• Records for the exercise:
- Opening Delimiter -

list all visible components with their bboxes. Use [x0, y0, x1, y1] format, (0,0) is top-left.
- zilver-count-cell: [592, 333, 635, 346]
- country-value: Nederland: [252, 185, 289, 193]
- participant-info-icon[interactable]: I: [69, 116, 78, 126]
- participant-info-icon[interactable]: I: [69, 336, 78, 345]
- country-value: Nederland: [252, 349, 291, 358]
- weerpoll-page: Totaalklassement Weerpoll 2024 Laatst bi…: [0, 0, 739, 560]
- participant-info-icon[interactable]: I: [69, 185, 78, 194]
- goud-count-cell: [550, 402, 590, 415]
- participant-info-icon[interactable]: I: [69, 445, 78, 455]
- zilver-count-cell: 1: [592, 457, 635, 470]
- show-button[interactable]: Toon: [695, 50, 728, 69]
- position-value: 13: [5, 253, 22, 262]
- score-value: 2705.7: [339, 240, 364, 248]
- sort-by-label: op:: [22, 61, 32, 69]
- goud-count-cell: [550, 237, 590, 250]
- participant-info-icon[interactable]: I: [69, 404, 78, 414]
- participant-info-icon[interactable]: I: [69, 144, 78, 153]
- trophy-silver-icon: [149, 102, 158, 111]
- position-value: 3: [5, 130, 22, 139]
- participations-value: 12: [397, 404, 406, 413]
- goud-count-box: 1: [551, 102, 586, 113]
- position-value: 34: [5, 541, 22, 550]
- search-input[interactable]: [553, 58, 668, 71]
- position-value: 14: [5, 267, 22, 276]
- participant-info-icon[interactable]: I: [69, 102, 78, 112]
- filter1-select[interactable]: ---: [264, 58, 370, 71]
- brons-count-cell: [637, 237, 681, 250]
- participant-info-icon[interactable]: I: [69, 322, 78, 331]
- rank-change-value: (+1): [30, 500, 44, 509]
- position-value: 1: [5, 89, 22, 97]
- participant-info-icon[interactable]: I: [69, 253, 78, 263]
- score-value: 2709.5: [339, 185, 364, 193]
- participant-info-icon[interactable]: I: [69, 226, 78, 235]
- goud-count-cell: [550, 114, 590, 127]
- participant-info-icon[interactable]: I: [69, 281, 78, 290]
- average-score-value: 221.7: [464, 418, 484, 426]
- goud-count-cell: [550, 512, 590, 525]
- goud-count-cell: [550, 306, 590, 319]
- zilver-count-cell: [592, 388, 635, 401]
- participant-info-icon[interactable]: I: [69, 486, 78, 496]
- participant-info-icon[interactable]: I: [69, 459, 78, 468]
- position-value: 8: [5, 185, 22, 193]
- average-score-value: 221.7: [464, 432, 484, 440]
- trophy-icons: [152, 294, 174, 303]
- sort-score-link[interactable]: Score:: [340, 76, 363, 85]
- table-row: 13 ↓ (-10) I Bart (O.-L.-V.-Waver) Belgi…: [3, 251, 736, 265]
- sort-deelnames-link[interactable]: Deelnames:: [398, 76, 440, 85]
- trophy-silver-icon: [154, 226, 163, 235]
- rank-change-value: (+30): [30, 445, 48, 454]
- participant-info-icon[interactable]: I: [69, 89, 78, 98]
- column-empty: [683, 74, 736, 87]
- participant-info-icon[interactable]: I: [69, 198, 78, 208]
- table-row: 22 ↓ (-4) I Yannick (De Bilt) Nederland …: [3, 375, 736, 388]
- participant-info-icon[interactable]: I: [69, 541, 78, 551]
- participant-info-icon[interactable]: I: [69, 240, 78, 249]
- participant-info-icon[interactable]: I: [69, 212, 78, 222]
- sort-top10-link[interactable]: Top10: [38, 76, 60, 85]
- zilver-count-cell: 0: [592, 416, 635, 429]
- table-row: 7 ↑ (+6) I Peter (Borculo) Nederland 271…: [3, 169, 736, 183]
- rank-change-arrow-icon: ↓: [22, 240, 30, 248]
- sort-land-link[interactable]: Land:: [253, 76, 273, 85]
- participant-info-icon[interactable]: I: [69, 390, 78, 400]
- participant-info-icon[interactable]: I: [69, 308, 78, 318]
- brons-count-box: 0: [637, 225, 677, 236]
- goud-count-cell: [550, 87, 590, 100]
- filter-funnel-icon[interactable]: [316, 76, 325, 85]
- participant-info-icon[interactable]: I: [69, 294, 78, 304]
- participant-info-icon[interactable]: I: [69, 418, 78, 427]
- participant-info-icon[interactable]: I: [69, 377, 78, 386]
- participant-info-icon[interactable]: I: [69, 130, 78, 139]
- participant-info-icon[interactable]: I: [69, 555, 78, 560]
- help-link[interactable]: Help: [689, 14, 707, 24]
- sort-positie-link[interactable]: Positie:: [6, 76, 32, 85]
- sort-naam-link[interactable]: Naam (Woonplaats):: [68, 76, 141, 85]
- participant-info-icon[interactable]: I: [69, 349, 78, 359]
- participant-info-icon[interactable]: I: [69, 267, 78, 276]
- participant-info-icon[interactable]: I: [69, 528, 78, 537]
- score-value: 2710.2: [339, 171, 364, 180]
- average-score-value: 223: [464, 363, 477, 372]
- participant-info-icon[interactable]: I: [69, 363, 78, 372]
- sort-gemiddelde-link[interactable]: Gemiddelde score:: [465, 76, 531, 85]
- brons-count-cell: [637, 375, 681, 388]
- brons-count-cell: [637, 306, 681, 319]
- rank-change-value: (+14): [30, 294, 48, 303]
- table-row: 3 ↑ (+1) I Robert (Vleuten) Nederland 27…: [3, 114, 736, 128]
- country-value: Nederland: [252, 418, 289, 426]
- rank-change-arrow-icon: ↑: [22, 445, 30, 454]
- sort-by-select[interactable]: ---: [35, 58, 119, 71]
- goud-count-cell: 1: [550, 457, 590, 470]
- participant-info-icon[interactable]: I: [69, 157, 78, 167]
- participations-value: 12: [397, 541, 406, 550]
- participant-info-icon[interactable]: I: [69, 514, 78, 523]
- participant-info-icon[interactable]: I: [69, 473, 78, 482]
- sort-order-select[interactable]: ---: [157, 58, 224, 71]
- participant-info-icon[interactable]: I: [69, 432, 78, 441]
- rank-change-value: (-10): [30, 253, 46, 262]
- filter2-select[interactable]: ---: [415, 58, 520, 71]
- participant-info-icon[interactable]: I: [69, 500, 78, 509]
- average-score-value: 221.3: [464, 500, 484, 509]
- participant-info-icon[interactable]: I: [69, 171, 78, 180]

- Closing Delimiter -

• Assignment: Please output the listing above exactly, every line included.

• Expected answer:
list all visible components with their bboxes. Use [x0, y0, x1, y1] format, (0,0) is top-left.
- zilver-count-cell: [592, 333, 635, 346]
- country-value: Nederland: [252, 185, 289, 193]
- participant-info-icon[interactable]: I: [69, 116, 78, 126]
- participant-info-icon[interactable]: I: [69, 336, 78, 345]
- country-value: Nederland: [252, 349, 291, 358]
- weerpoll-page: Totaalklassement Weerpoll 2024 Laatst bi…: [0, 0, 739, 560]
- participant-info-icon[interactable]: I: [69, 185, 78, 194]
- goud-count-cell: [550, 402, 590, 415]
- participant-info-icon[interactable]: I: [69, 445, 78, 455]
- zilver-count-cell: 1: [592, 457, 635, 470]
- show-button[interactable]: Toon: [695, 50, 728, 69]
- position-value: 13: [5, 253, 22, 262]
- score-value: 2705.7: [339, 240, 364, 248]
- sort-by-label: op:: [22, 61, 32, 69]
- goud-count-cell: [550, 237, 590, 250]
- participant-info-icon[interactable]: I: [69, 404, 78, 414]
- participant-info-icon[interactable]: I: [69, 144, 78, 153]
- trophy-silver-icon: [149, 102, 158, 111]
- position-value: 3: [5, 130, 22, 139]
- participations-value: 12: [397, 404, 406, 413]
- goud-count-box: 1: [551, 102, 586, 113]
- position-value: 34: [5, 541, 22, 550]
- search-input[interactable]: [553, 58, 668, 71]
- position-value: 14: [5, 267, 22, 276]
- participant-info-icon[interactable]: I: [69, 102, 78, 112]
- filter1-select[interactable]: ---: [264, 58, 370, 71]
- brons-count-cell: [637, 237, 681, 250]
- participant-info-icon[interactable]: I: [69, 322, 78, 331]
- rank-change-value: (+1): [30, 500, 44, 509]
- position-value: 1: [5, 89, 22, 97]
- participant-info-icon[interactable]: I: [69, 253, 78, 263]
- score-value: 2709.5: [339, 185, 364, 193]
- participant-info-icon[interactable]: I: [69, 226, 78, 235]
- goud-count-cell: [550, 114, 590, 127]
- participant-info-icon[interactable]: I: [69, 281, 78, 290]
- average-score-value: 221.7: [464, 418, 484, 426]
- goud-count-cell: [550, 512, 590, 525]
- goud-count-cell: [550, 306, 590, 319]
- zilver-count-cell: [592, 388, 635, 401]
- participant-info-icon[interactable]: I: [69, 486, 78, 496]
- participant-info-icon[interactable]: I: [69, 459, 78, 468]
- position-value: 8: [5, 185, 22, 193]
- average-score-value: 221.7: [464, 432, 484, 440]
- trophy-icons: [152, 294, 174, 303]
- sort-score-link[interactable]: Score:: [340, 76, 363, 85]
- table-row: 13 ↓ (-10) I Bart (O.-L.-V.-Waver) Belgi…: [3, 251, 736, 265]
- sort-deelnames-link[interactable]: Deelnames:: [398, 76, 440, 85]
- trophy-silver-icon: [154, 226, 163, 235]
- rank-change-value: (+30): [30, 445, 48, 454]
- participant-info-icon[interactable]: I: [69, 89, 78, 98]
- column-empty: [683, 74, 736, 87]
- participant-info-icon[interactable]: I: [69, 198, 78, 208]
- table-row: 22 ↓ (-4) I Yannick (De Bilt) Nederland …: [3, 375, 736, 388]
- participant-info-icon[interactable]: I: [69, 541, 78, 551]
- participant-info-icon[interactable]: I: [69, 240, 78, 249]
- participant-info-icon[interactable]: I: [69, 212, 78, 222]
- sort-top10-link[interactable]: Top10: [38, 76, 60, 85]
- zilver-count-cell: 0: [592, 416, 635, 429]
- table-row: 7 ↑ (+6) I Peter (Borculo) Nederland 271…: [3, 169, 736, 183]
- rank-change-arrow-icon: ↓: [22, 240, 30, 248]
- sort-land-link[interactable]: Land:: [253, 76, 273, 85]
- participant-info-icon[interactable]: I: [69, 390, 78, 400]
- participant-info-icon[interactable]: I: [69, 308, 78, 318]
- brons-count-box: 0: [637, 225, 677, 236]
- goud-count-cell: [550, 87, 590, 100]
- filter-funnel-icon[interactable]: [316, 76, 325, 85]
- participant-info-icon[interactable]: I: [69, 294, 78, 304]
- participant-info-icon[interactable]: I: [69, 418, 78, 427]
- participant-info-icon[interactable]: I: [69, 377, 78, 386]
- participant-info-icon[interactable]: I: [69, 130, 78, 139]
- participant-info-icon[interactable]: I: [69, 555, 78, 560]
- help-link[interactable]: Help: [689, 14, 707, 24]
- sort-positie-link[interactable]: Positie:: [6, 76, 32, 85]
- sort-naam-link[interactable]: Naam (Woonplaats):: [68, 76, 141, 85]
- participant-info-icon[interactable]: I: [69, 349, 78, 359]
- participant-info-icon[interactable]: I: [69, 267, 78, 276]
- participant-info-icon[interactable]: I: [69, 528, 78, 537]
- score-value: 2710.2: [339, 171, 364, 180]
- average-score-value: 223: [464, 363, 477, 372]
- participant-info-icon[interactable]: I: [69, 363, 78, 372]
- sort-gemiddelde-link[interactable]: Gemiddelde score:: [465, 76, 531, 85]
- brons-count-cell: [637, 375, 681, 388]
- brons-count-cell: [637, 306, 681, 319]
- rank-change-value: (+14): [30, 294, 48, 303]
- table-row: 3 ↑ (+1) I Robert (Vleuten) Nederland 27…: [3, 114, 736, 128]
- country-value: Nederland: [252, 418, 289, 426]
- rank-change-arrow-icon: ↑: [22, 445, 30, 454]
- sort-by-select[interactable]: ---: [35, 58, 119, 71]
- goud-count-cell: 1: [550, 457, 590, 470]
- participant-info-icon[interactable]: I: [69, 157, 78, 167]
- participations-value: 12: [397, 541, 406, 550]
- participant-info-icon[interactable]: I: [69, 514, 78, 523]
- participant-info-icon[interactable]: I: [69, 473, 78, 482]
- sort-order-select[interactable]: ---: [157, 58, 224, 71]
- participant-info-icon[interactable]: I: [69, 432, 78, 441]
- rank-change-value: (-10): [30, 253, 46, 262]
- filter2-select[interactable]: ---: [415, 58, 520, 71]
- participant-info-icon[interactable]: I: [69, 500, 78, 509]
- average-score-value: 221.3: [464, 500, 484, 509]
- participant-info-icon[interactable]: I: [69, 171, 78, 180]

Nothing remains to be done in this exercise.